Giovanna did not trouble to betray Mr. Middleton. She was too weary, too bewildered, too bruised in her soul, to give much heed to what her mother said; her mind was fiercely engaged on her own problems.
The Contessa gazed at her intently.
"Are you a fool, child?" she asked.
Giovanna made a helpless movement of her head and hand.
"I—love—him," she stammered; "he has gone because there is so much between us—to be bridged. What shall I do?"
"Forget him," said Vittoria quickly; "choose another gallant."
Giovanna shook her head; she felt alien to her mother, impatient of her talk.

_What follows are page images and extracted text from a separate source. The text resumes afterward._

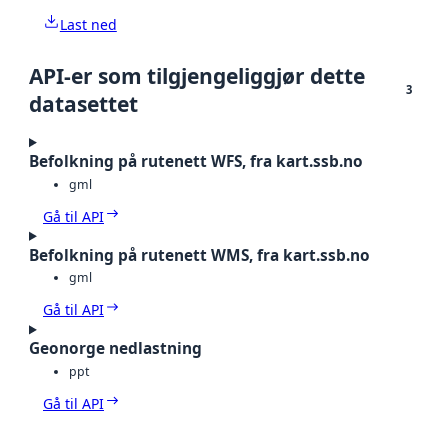
Last ned
API-er som tilgjengeliggjør dette
3
datasettet
Befolkning på rutenett WFS, fra kart.ssb.no
gml
Gå til API
Befolkning på rutenett WMS, fra kart.ssb.no
gml
Gå til API
Geonorge nedlastning
ppt
Gå til API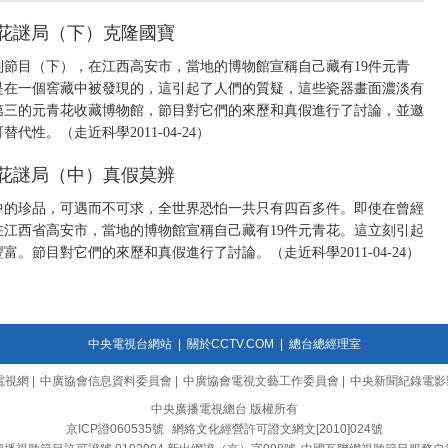
期 青花謎局（下）克隆國寶
節目（下），在江西高安市，當地的博物館宣稱自己藏有19件元青
是在一個窖藏中被發現的，這引起了人們的質疑，這些瓷器畫面濃淡有
第三的元青花收藏博物館，節目對它們的來歷和真假進行了討論，並邀
性。（走近科學2011-04-24）
期 青花謎局（中）真假莫辨
中的珍品，可遇而不可求，全世界恐怕一共只有四百多件。即使在曾經
江西省高安市，當地的博物館宣稱自己藏有19件元青花。這立刻引起
。節目對它們的來歷和真假進行了討論。（走近科學2011-04-24）
中央電視台網站
|
關於CCTV.COM
|
總台總經理室
電視網
|
中廣協會信息資料委員會
|
中廣協會電視文藝工作委員會
|
中央新聞紀錄電影
中央廣播電視總台 版權所有
京ICP證060535號
網絡文化經營許可證文網文[2010]024號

She wished, as she had wished ever since Francis had left her, to be alone, to think out by herself the amazing gain and loss that had come into her life; her mother seemed to her to belong to another world and to be arguing in a foreign tongue.
The Contessa waited a while but, getting no word from Giovanna, spoke again.
"If he has gone there is nothing more for either of us to do or say."
"He has gone," said Giovanna, "because of God."
"Of God?" Vittoria started and made the sign of the cross—then she understood. "We must be grateful," she said, "that he fears God."
Giovanna stood up.
"It has changed everything," she answered heavily—"all my life. I do not understand the meaning of all of it—but it seems to me that love—that lasts—is a terrible thing."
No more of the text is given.